A tale of funny behavior modification for the kindergarten set.

BetterNot! And the Tale of Bratsville


An eerie purple creature teaches a town of rude children an important lesson in this fantastical children’s book. 

The kids aren’t very nice in a town dubbed Bratsville. They pick their noses, scream and shout, and misbehave in every situation—much to the chagrin of their helpless parents, who can do very little to quell their children’s ridiculous behavior. Nothing, it seems, can get the kids to be polite, conscientious members of society. The book blames sweets or smothering parents as possible sources of the brattiness, but it’s not until a mysterious, swampy purple being called the BetterNot comes to town that the children behave properly. BetterNot teaches every child that his or her behavior has consequences.

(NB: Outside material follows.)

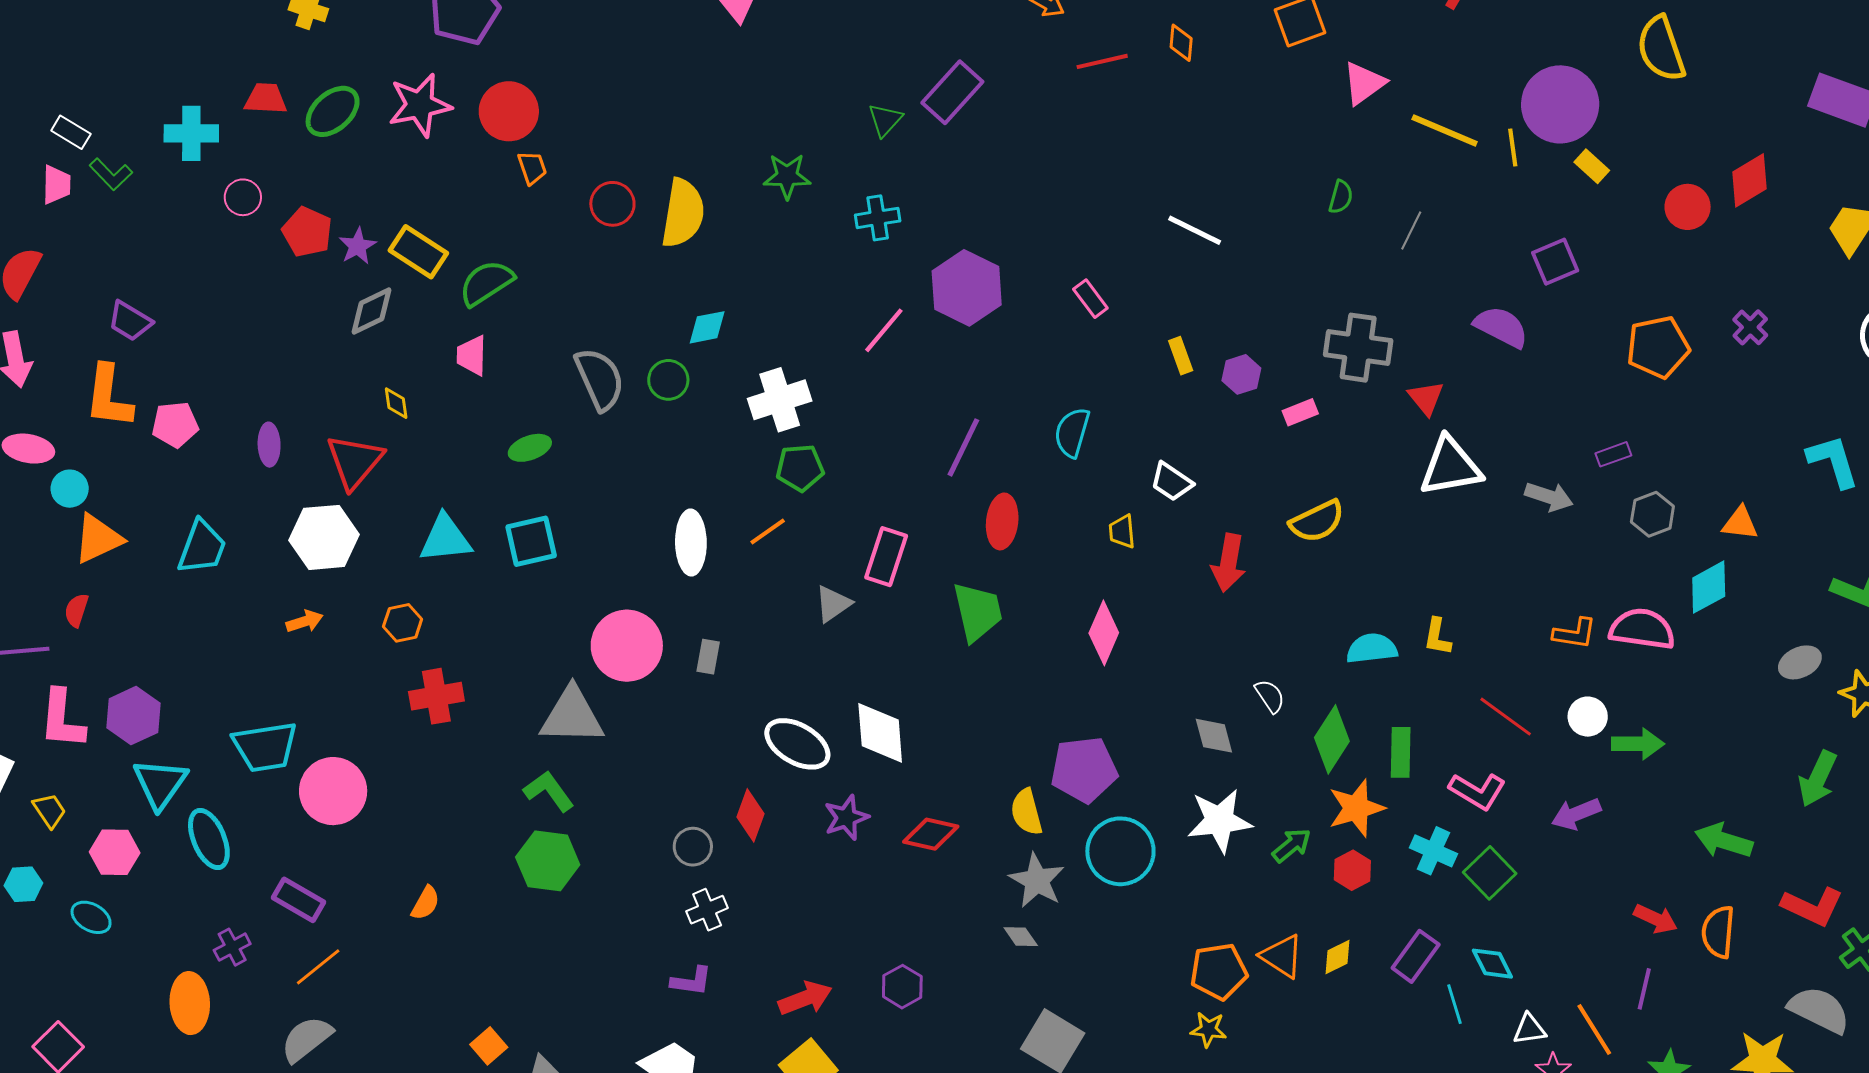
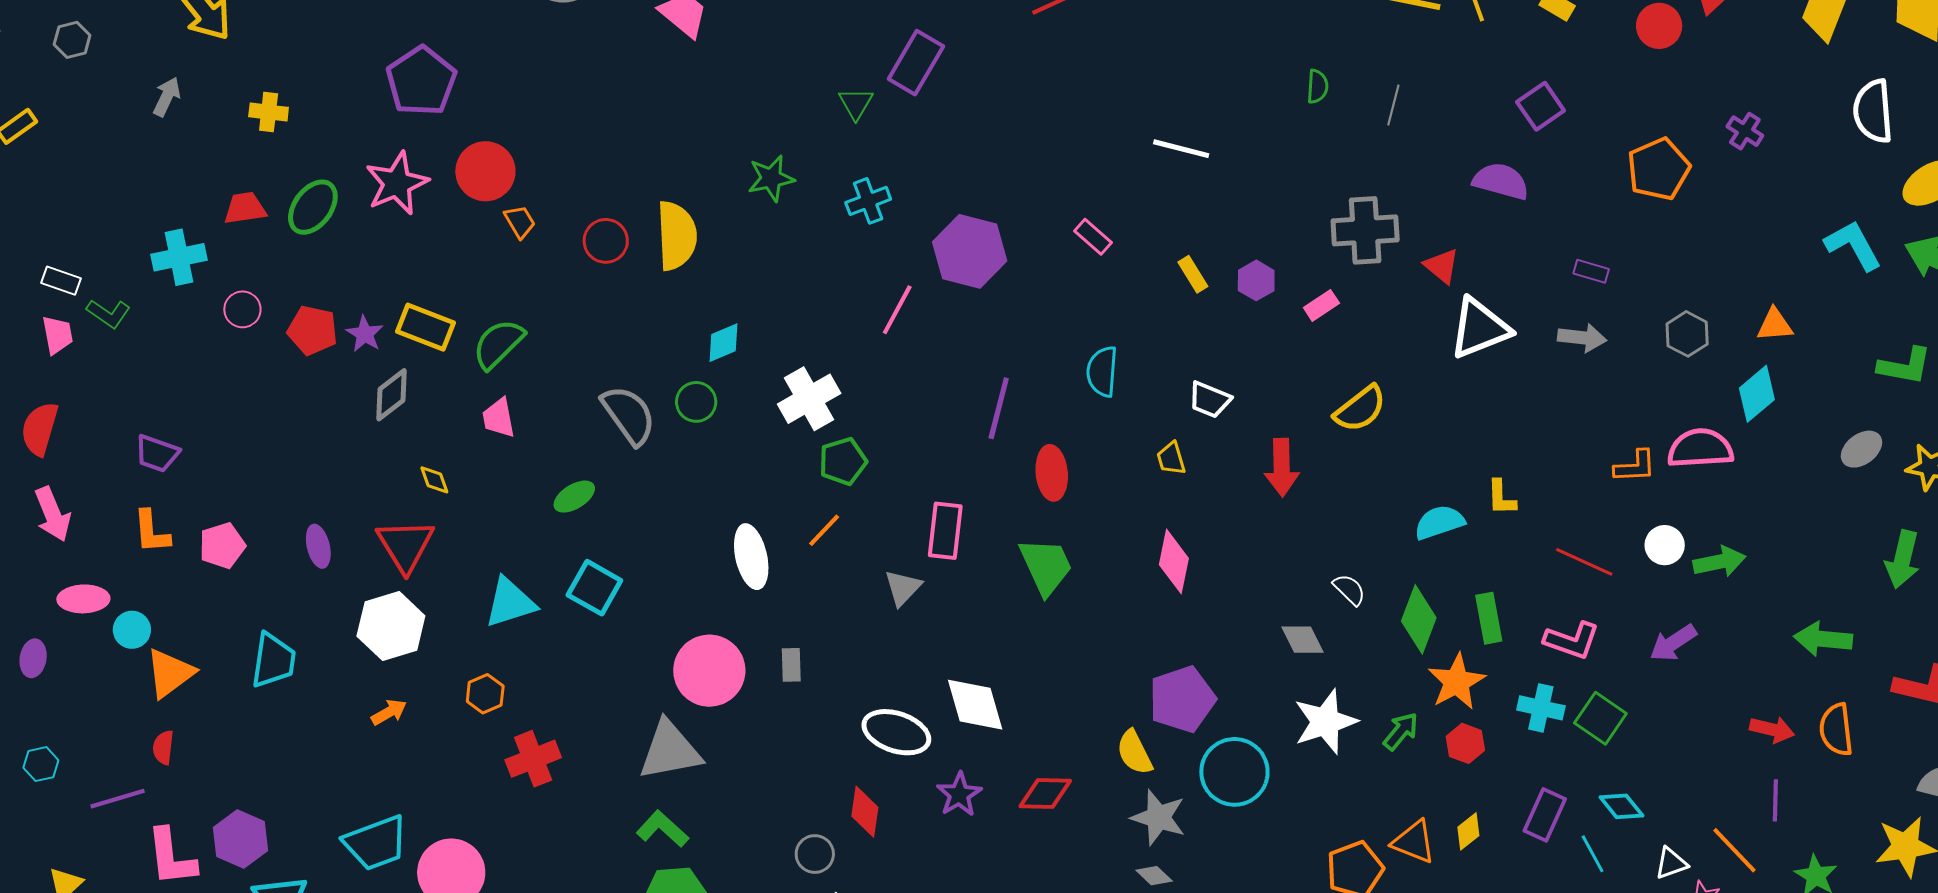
orange L-shape: (109, 397) -> (151, 532), size x0.7
purple rectangle: (1613, 454) -> (1591, 271), moved, turned 48
cyan square: (531, 541) -> (594, 588), turned -36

For instance, Lilly Loudmouth calls people names, so BetterNot, using magical powers, makes sure that she’s transformed into a creature for doing so. Patrick Puncher has a habit of beating on his friends, and BetterNot warns him that he could end up hitting himself in the face. This continues until he expertly deals with all the problem children in town. After he finishes his mission of debratification, Bratsville is renamed Angelsville, as all the kids are now perfectly behaved. Del Vecchio (The Pearl of Anton, 2004) certainly has a grasp on how to engage parents and young readers alike. The book is part fun bedtime story and part cautionary tale and thus serves dual purposes: to delight children with rhyming prose and colorful, engaging illustrations and to dictate to them that certain behaviors aren’t acceptable in society. Such warning statements are a foundational aspect of parenting—how many children have been told not to make a face, lest it stick like that forever?—and this book offers a nice way for parents to get in on the joke while reinforcing their child’s good behavior. (After all, one never knows when BetterNot will be right around the corner.) Fong’s illustrations, meanwhile, are brightly hued and expertly drawn. This funny, thoughtful work may be very helpful for caretakers trying to curb children’s less-than-savory actions.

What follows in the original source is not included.